Why Does Red Mean “Stop” and Green Mean “Go”? The History of Stoplights
Everyone, even small children, seems to intuitively know that the color red means “stop” and green means “go.” Today, we may take stoplights for granted—or curse them for slowing us down—but stoplights were an important invention, forever linking these colors with movement.
The First Stoplights
Shortly after the first automobile, there was the first automobile accident. As a preventative measure, many cities and larger towns erected traffic towers at busy intersections, but they were hilariously rudimentary compared to modern stoplights, with traffic officers manually signaling oncoming traffic by flashing different colored lights. It soon became clear that traffic rules needed to be standardized so that drivers would always know which color meant “stop” and which color meant “go," and when picking the colors, traffic officials took a cue from the railroads, which originally featured white lights for "go," green lights for "caution," and yellow lights for "stop" but by that time had adopted the modern color maxim after falling lenses proved the disaster of using white lights for "go." Red just didn't have a "go" feel to it, being the color of blood and panic, so the whole scheme was redone.
In 1920, a police officer named William Potts developed the four-direction traffic signal, which was installed in Detroit at the intersection of Woodward Avenue and Fort Street.
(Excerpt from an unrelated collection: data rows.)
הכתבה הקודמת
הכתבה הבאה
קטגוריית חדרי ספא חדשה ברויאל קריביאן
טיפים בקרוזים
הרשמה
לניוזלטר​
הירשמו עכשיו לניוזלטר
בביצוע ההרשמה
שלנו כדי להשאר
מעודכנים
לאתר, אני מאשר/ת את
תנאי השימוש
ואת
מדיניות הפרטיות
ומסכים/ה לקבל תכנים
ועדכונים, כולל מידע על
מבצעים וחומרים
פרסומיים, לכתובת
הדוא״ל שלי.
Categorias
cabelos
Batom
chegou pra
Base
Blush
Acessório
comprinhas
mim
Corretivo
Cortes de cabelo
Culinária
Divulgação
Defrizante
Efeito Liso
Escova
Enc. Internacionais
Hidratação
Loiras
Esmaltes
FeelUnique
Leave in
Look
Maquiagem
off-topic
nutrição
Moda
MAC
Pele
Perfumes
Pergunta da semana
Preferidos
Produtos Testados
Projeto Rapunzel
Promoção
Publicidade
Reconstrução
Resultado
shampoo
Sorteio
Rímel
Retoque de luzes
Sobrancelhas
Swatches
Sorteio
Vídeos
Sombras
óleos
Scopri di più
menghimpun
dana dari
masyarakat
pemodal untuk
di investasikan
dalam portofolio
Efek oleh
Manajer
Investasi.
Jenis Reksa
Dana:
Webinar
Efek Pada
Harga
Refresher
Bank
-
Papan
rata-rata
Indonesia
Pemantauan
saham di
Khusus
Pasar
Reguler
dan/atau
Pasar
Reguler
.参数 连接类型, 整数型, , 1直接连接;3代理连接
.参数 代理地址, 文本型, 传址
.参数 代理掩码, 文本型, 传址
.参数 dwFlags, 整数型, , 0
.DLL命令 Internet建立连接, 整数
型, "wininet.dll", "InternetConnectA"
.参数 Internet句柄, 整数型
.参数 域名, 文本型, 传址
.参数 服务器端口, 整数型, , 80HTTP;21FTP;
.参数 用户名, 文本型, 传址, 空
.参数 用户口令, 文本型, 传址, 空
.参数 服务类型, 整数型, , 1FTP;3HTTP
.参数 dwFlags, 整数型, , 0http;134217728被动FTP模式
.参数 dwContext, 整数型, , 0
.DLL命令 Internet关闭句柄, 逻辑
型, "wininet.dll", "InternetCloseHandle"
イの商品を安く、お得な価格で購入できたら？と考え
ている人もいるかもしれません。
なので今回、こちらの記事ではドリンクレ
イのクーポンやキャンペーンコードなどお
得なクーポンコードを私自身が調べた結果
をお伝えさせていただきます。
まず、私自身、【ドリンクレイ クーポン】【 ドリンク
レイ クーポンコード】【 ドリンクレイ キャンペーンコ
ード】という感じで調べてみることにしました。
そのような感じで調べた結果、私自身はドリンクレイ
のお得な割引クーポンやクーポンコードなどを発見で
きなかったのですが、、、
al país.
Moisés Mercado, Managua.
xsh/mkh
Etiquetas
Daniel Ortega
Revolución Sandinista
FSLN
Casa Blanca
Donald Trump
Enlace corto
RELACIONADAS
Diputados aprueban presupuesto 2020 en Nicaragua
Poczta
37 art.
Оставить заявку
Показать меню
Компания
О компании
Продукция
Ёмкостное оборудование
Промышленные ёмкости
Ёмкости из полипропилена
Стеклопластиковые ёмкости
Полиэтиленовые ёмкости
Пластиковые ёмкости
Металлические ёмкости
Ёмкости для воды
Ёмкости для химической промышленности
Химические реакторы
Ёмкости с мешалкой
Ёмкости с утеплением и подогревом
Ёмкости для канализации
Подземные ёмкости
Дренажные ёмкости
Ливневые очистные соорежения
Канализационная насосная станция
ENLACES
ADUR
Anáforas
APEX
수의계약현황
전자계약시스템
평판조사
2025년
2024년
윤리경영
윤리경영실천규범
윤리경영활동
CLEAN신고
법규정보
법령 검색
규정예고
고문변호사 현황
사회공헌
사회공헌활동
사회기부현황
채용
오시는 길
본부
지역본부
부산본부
Potts’s invention was well received, but it still required a person to observe the traffic and flip the switches to turn on the colored lights, so as the '20s progressed, clever inventors worked on developing automatic traffic signals. One inventor tried making a signal that changed with sound, featuring a sign instructing drivers to honk their horns as they approached the intersection, but some cars didn’t have horns, sometimes two cars honked at the same time, and mischievous children liked to blow whistles and bang pans to change the signal.
In the end, the most efficient method of automating traffic signals was to set them on a timer. The drawback to this system, of course, is that sometimes cars have to sit and wait for the light to turn green when there were no other cars in the opposite direction, but it was the best solution. By 1935, the Federal Highway Administration officially adopted traffic signals using red, yellow, and green as the standard for all of the nation’s roads.